■ Task item: Return a copy of every line in the records that includes the word "Preço".

-- Entries shown follows --

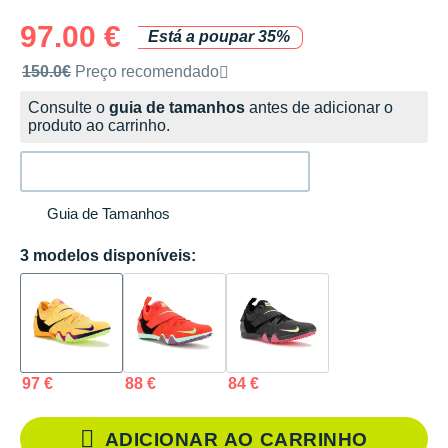
97.00 €
Está a poupar 35%
Preço de venda recomendado pela marca
150.0€
Preço recomendado
Consulte o
guia de tamanhos
antes de adicionar o
produto ao carrinho.
Guia de Tamanhos
3 modelos disponíveis:
97 €
88 €
84 €
ADICIONAR AO CARRINHO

-- Entries shown concluded --

■ Exercise solution:
Preço de venda recomendado pela marca
Preço recomendado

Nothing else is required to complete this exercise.